» **EXERCISE REQUIREMENTS**
Gather all lines from the material that contain "Arlo".

» **RECORDS SUPPLIED**

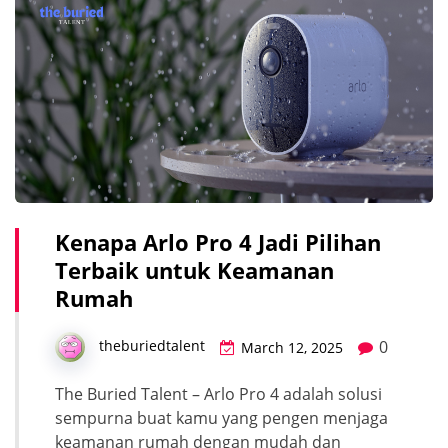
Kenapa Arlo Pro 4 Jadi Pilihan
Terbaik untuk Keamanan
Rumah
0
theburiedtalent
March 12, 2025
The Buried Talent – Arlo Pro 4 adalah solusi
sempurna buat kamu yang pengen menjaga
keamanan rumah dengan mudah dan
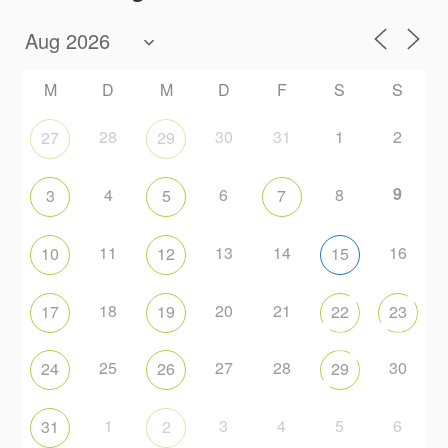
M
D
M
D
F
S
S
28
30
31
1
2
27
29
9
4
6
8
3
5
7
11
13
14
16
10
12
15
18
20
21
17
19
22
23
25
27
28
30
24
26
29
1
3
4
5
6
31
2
---
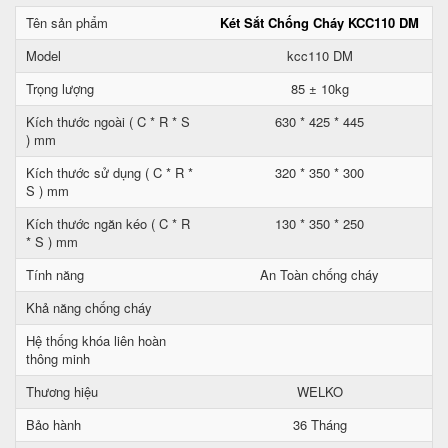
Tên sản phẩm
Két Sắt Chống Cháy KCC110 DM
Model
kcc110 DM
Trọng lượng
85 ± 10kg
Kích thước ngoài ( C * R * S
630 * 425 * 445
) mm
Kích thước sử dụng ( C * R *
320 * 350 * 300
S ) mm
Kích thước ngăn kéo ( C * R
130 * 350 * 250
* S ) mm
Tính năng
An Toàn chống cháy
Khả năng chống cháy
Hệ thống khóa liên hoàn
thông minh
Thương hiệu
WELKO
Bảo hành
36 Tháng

» **YOUR RESPONSE**
Kenapa Arlo Pro 4 Jadi Pilihan
The Buried Talent – Arlo Pro 4 adalah solusi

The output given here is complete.